EXERCISE>
What is the number of lines below that include the string "способ"? Provide that number alone.

DATA PROVIDED>
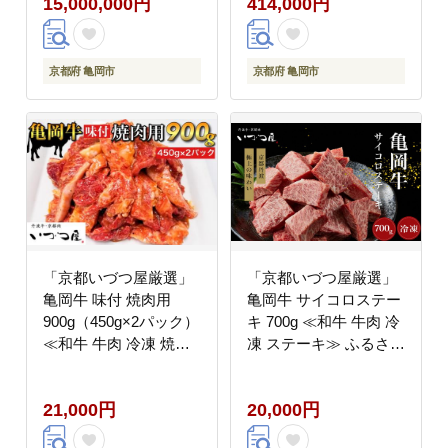
15,000,000円
414,000円
焼き ステーキ しゃぶし
松茸・ぼたん鍋】《た
ゃぶ≫※離島への配送
けのこ 牛肉 鱧 ハモ 猪
不可
肉 ボタン 京野菜》
京都府 亀岡市
京都府 亀岡市
「京都いづつ屋厳選」
「京都いづつ屋厳選」
亀岡牛 味付 焼肉用
亀岡牛 サイコロステー
900g（450g×2パック）
キ 700g ≪和牛 牛肉 冷
≪和牛 牛肉 冷凍 焼肉
凍 ステーキ≫ ふるさと
≫ ふるさと納税牛肉 ※
納税牛肉 ※着日指定不
着日指定不可
可
21,000円
20,000円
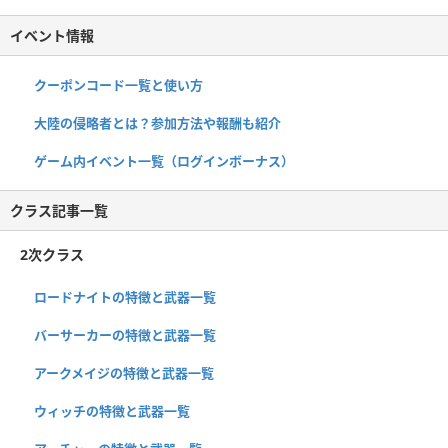
イベント情報
クーポンコード一覧と使い方
大陸の侵略者とは？参加方法や報酬も紹介
ゲーム内イベント一覧（ログインボーナス）
クラス記事一覧
2次クラス
ロードナイトの特徴と武器一覧
バーサーカーの特徴と武器一覧
アークメイジの特徴と武器一覧
ウィッチの特徴と武器一覧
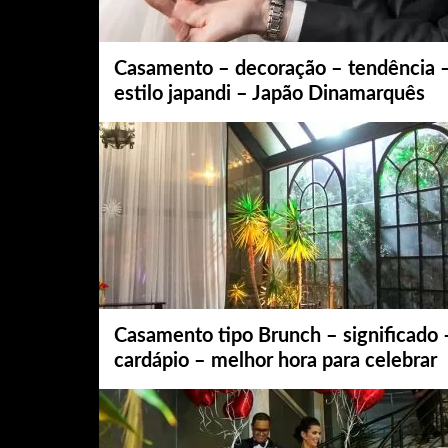
Casamento – decoração – tendência 
estilo japandi – Japão Dinamarquês
Casamento tipo Brunch – significado 
cardápio – melhor hora para celebrar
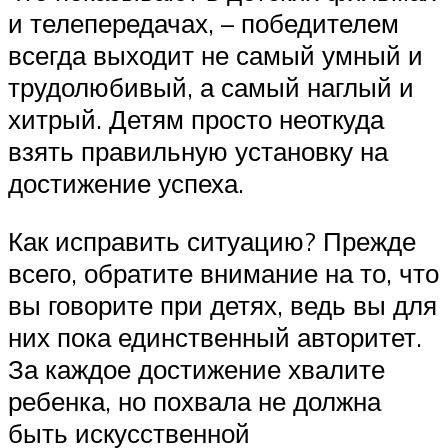
и телепередачах, – победителем
всегда выходит не самый умный и
трудолюбивый, а самый наглый и
хитрый. Детям просто неоткуда
взять правильную установку на
достижение успеха.
Как исправить ситуацию? Прежде
всего, обратите внимание на то, что
вы говорите при детях, ведь вы для
них пока единственный авторитет.
За каждое достижение хвалите
ребенка, но похвала не должна
быть искусственной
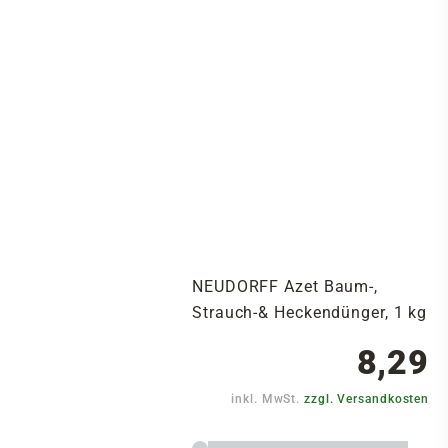
NEUDORFF Azet Baum-,
Strauch-& Heckendünger, 1 kg
8,29
inkl. MwSt.
zzgl. Versandkosten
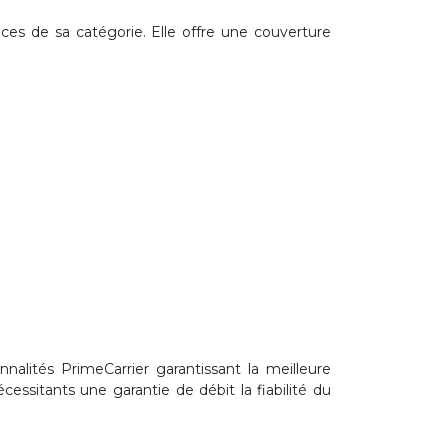
es de sa catégorie. Elle offre une couverture
alités PrimeCarrier garantissant la meilleure
essitants une garantie de débit la fiabilité du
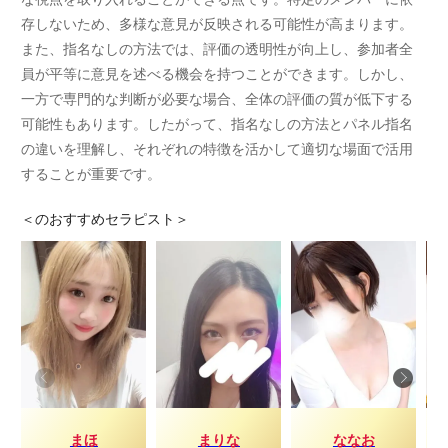
存しないため、多様な意見が反映される可能性が高まります。
また、指名なしの方法では、評価の透明性が向上し、参加者全
員が平等に意見を述べる機会を持つことができます。しかし、
一方で専門的な判断が必要な場合、全体の評価の質が低下する
可能性もあります。したがって、指名なしの方法とパネル指名
の違いを理解し、それぞれの特徴を活かして適切な場面で活用
することが重要です。
＜
のおすすめセラピスト＞
まほ
まりな
ななお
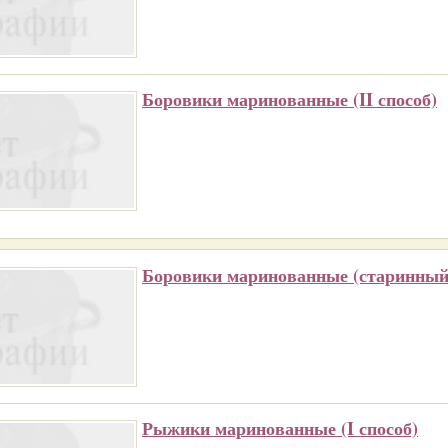
Боровики маринованные (II способ)
Боровики маринованные (старинный
Рыжики маринованные (I способ)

YOUR RESPONSE>
2